_Records to process_:
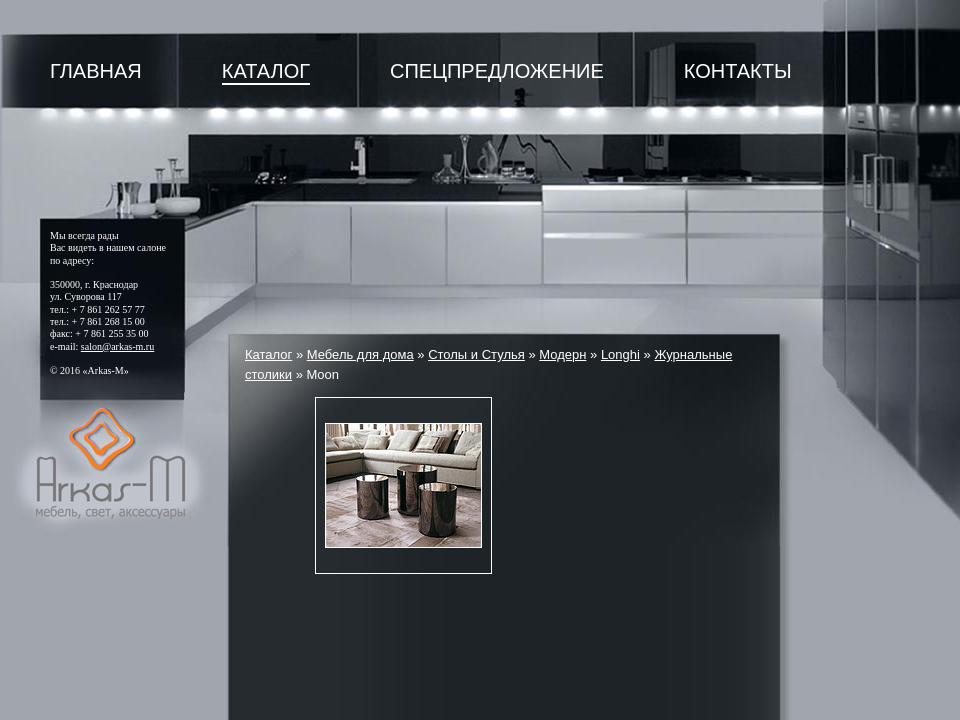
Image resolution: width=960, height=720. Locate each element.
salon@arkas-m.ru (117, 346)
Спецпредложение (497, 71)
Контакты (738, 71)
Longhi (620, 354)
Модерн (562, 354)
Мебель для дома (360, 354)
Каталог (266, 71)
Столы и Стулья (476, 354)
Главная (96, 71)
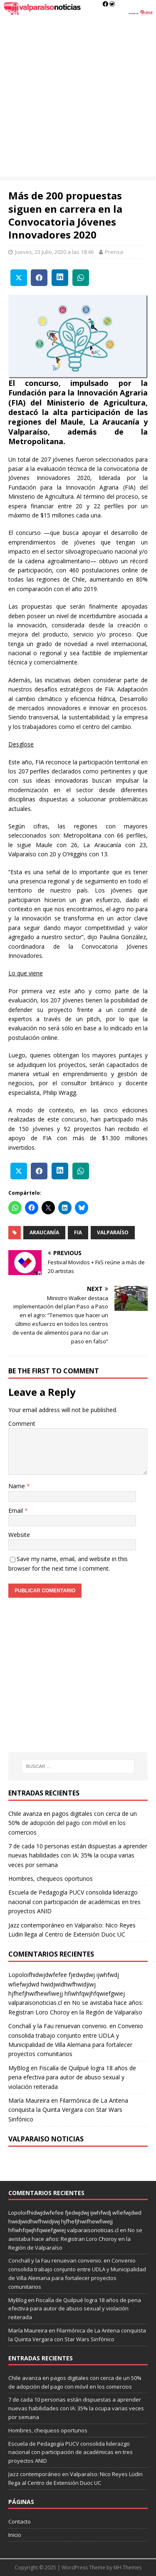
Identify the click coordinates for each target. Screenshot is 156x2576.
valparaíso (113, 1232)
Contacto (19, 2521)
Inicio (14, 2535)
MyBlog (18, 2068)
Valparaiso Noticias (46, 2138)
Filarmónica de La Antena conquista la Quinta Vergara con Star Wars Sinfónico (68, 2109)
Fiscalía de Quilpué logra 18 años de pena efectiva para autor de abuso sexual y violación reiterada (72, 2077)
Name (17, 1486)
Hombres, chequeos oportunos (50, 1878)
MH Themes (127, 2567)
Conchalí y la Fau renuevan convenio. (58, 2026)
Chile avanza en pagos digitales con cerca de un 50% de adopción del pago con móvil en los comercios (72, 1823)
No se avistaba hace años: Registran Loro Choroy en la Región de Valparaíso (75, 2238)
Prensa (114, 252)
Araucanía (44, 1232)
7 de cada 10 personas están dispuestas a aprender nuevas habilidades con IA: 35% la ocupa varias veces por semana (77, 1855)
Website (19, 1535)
...
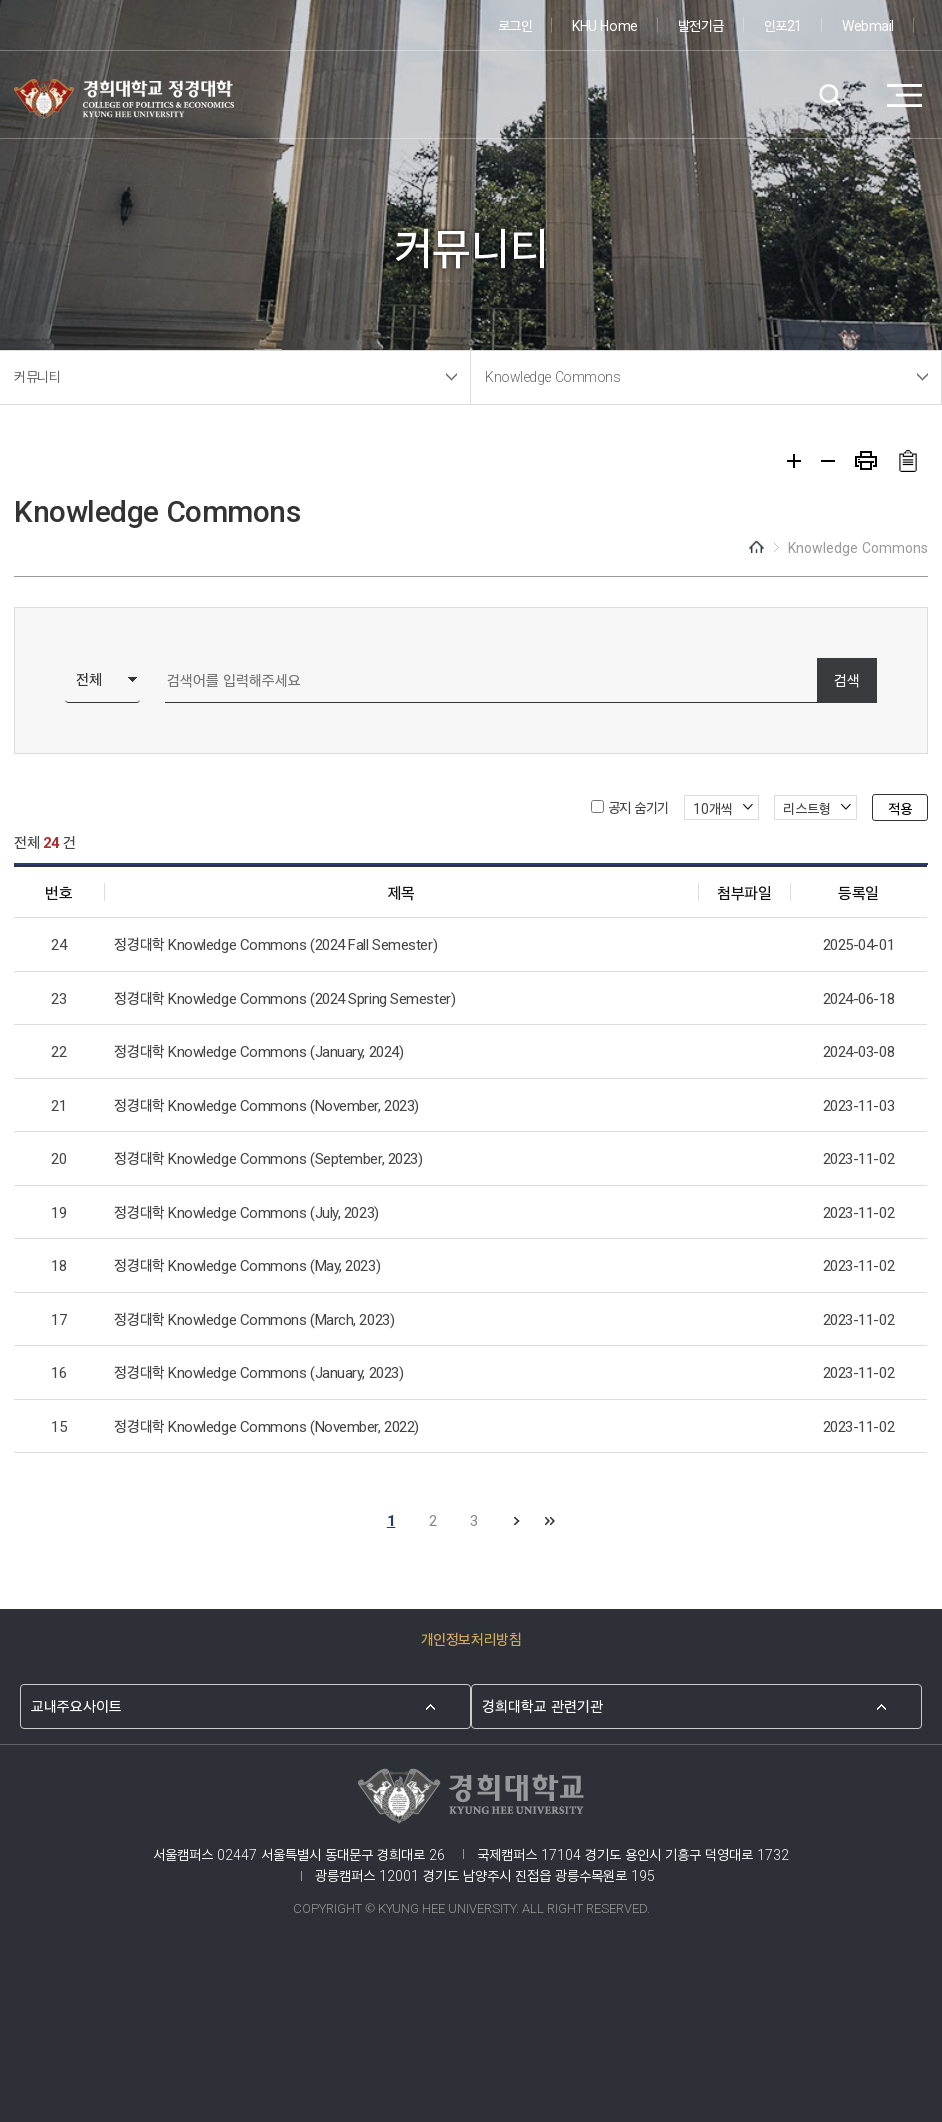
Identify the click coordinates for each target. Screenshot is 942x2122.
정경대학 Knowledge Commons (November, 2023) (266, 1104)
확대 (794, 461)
==
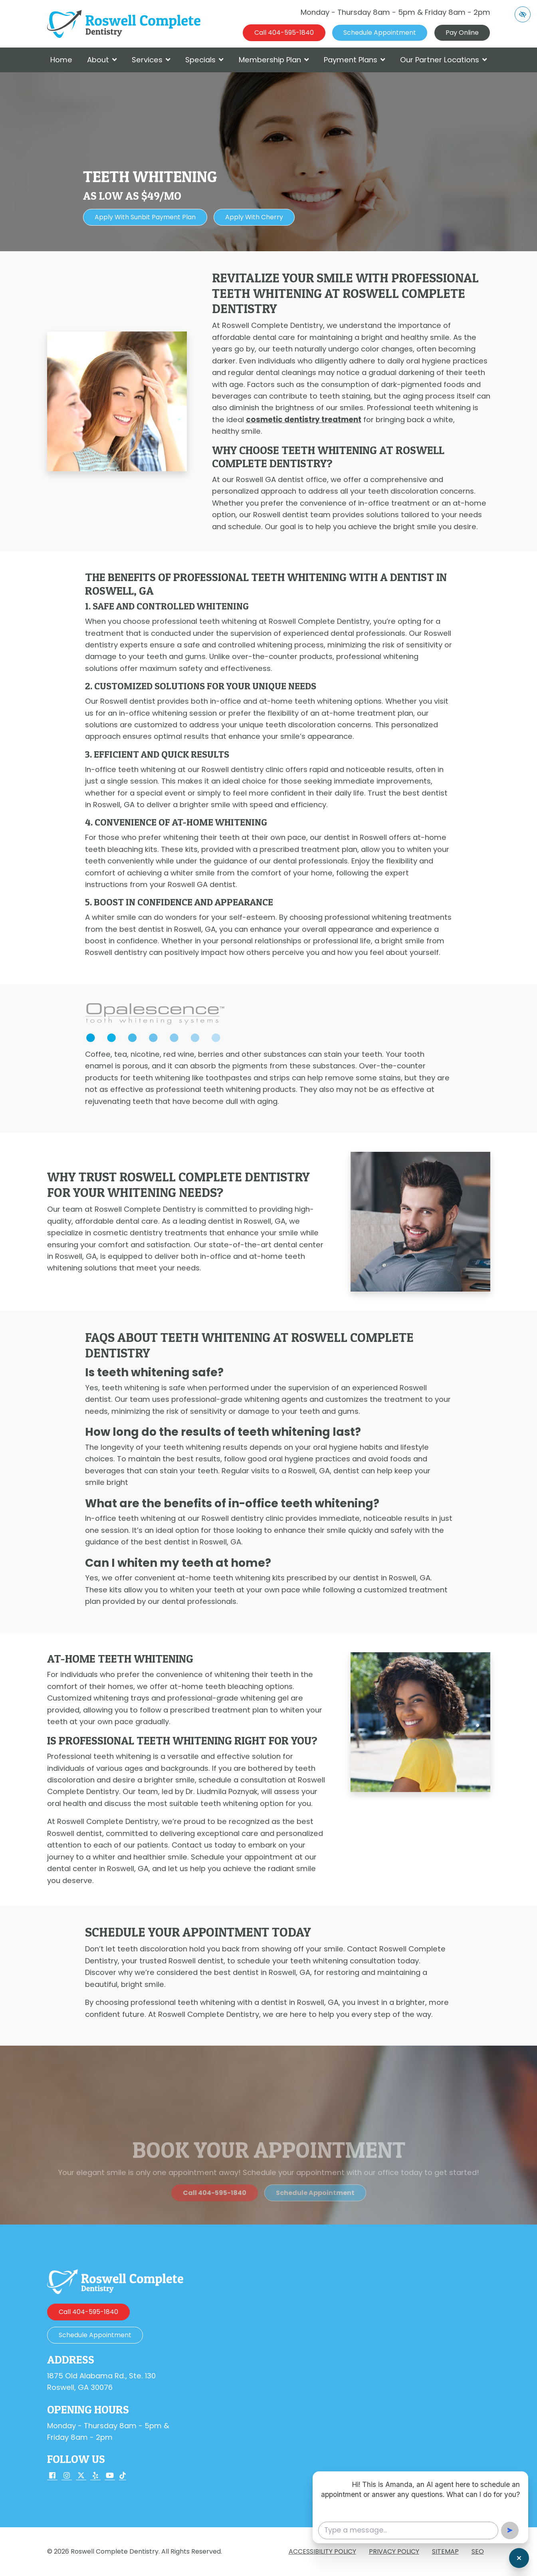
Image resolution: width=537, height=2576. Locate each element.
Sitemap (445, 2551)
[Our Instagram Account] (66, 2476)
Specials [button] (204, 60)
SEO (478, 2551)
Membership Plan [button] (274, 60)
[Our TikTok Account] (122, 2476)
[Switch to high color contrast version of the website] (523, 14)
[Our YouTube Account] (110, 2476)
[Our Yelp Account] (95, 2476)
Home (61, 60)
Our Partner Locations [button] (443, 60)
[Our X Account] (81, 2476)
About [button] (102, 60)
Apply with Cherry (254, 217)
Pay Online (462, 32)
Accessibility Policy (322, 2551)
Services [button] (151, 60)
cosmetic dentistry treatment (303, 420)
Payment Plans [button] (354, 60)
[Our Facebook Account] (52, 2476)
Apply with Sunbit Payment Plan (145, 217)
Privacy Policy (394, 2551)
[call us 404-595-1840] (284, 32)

_What this task involves_:
All that should be written out is the stretch of lines above between the one holding "7 de cada 10" and the one holding "Website (19, 1535)", inclusive, exactly as given.

_Result of the exercise_:
7 de cada 10 personas están dispuestas a aprender nuevas habilidades con IA: 35% la ocupa varias veces por semana (77, 1855)
Website (19, 1535)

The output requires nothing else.